Author: Jeanette Prinz
In a previous blog post, I discussed visualizations in KNIME Analytics Platform. Having recently moved to Berlin, I have been paying more attention to street graffiti. So today, we will be learning how to tag.
...just kidding. Sort of.
Our focus will be on tagging, but the text-mining (rather than street art) variety: We will learn how to automatically tag disease names in biomedical literature.

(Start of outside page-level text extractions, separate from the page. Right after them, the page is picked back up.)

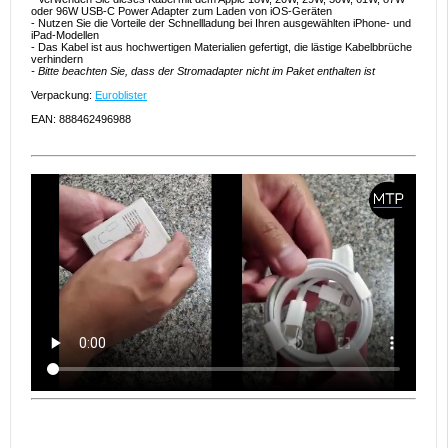
oder 96W USB-C Power Adapter zum Laden von iOS-Geräten
- Nutzen Sie die Vorteile der Schnellladung bei Ihren ausgewählten iPhone- und
iPad-Modellen
- Das Kabel ist aus hochwertigen Materialien gefertigt, die lästige Kabelbbrüche
verhindern
- Bitte beachten Sie, dass der Stromadapter nicht im Paket enthalten ist
Verpackung:
Euroblister
EAN: 888462496988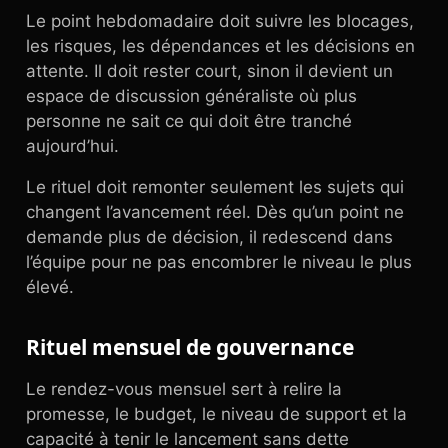
Le point hebdomadaire doit suivre les blocages,
les risques, les dépendances et les décisions en
attente. Il doit rester court, sinon il devient un
espace de discussion généraliste où plus
personne ne sait ce qui doit être tranché
aujourd’hui.
Le rituel doit remonter seulement les sujets qui
changent l’avancement réel. Dès qu’un point ne
demande plus de décision, il redescend dans
l’équipe pour ne pas encombrer le niveau le plus
élevé.
Rituel mensuel de gouvernance
Le rendez-vous mensuel sert à relire la
promesse, le budget, le niveau de support et la
capacité à tenir le lancement sans dette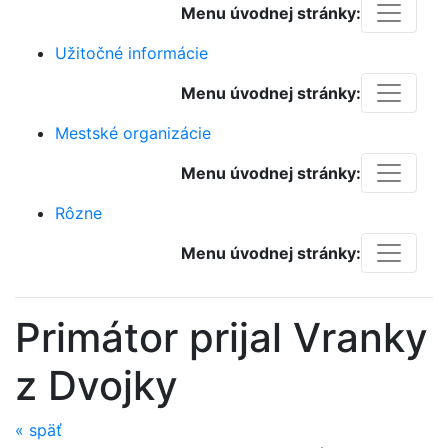
Menu úvodnej stránky:
Užitočné informácie
Menu úvodnej stránky:
Mestské organizácie
Menu úvodnej stránky:
Rôzne
Menu úvodnej stránky:
Primátor prijal Vranky
z Dvojky
«
späť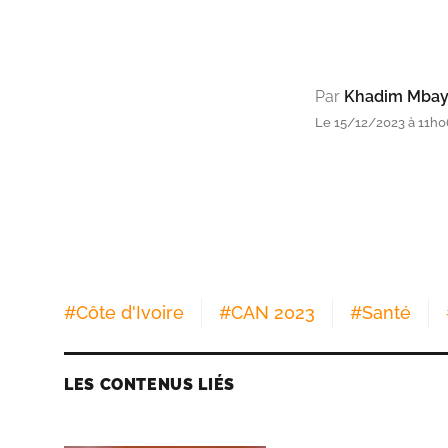
Par
Khadim Mba
Le 15/12/2023 à 11h0
#
Côte d'Ivoire
#
CAN 2023
#
Santé
LES CONTENUS LIÉS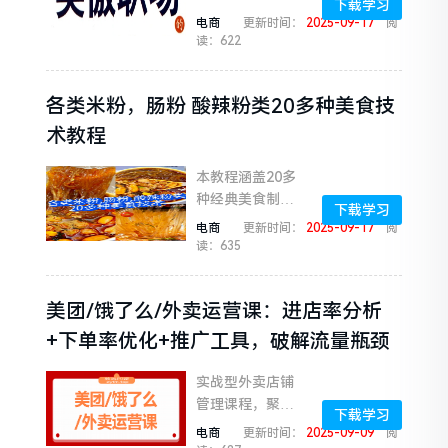
下载学习
电商
更新时间：
2025-09-17
阅
读：622
各类米粉，肠粉 酸辣粉类20多种美食技
术教程
本教程涵盖20多
种经典美食制作
下载学习
技术，从选材到
电商
更新时间：
2025-09-17
阅
烹饪，详细步骤
读：635
一应俱全。无论
你是新手还是厨
美团/饿了么/外卖运营课：进店率分析
艺达人，都能轻
松掌握地道风
+下单率优化+推广工具，破解流量瓶颈
味，开启...
实战型外卖店铺
管理课程，聚焦
下载学习
数据驱动运营与
电商
更新时间：
2025-09-09
阅
平台规则应用。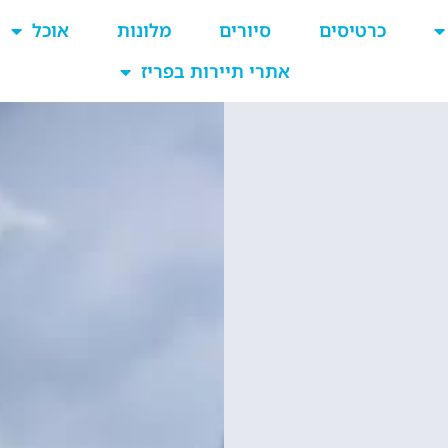
כרטיסים
סיורים
מלונות
אוכל
אתרי תיירות בפריז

The rapid growth in the amount of biomedical literature becoming available makes it impossible for humans alone to extract and exhaust all of the useful information it contains. There is simply too much there. Despite our best efforts, many things would fall through the cracks, including valuable disease-related information. Hence, automated access to disease information is an important goal of text-mining efforts1. This enables, for example, the integration with other data types and the generation of new hypotheses by combining facts that have been extracted from several sources2.
In this blog post, we will use KNIME Analytics Platform to create a model that learns disease names in a set of documents from the biomedical literature. The model has two inputs: an initial list of disease names and the documents. Our goal is to create a model that can tag disease names that are part of our input as well as novel disease names. Hence, one important aspect of this project is that our model should be able to autonomously detect disease names that were not part of the training.
To do this, we will automatically extract abstracts from PubMed and use these documents (the corpus) to train our model starting with an initial list of disease names (the dictionary). We then evaluate the resulting model using documents that were not part of the training. Additionally, we test whether the model can extract new information by comparing the detected disease names to our initial dictionary.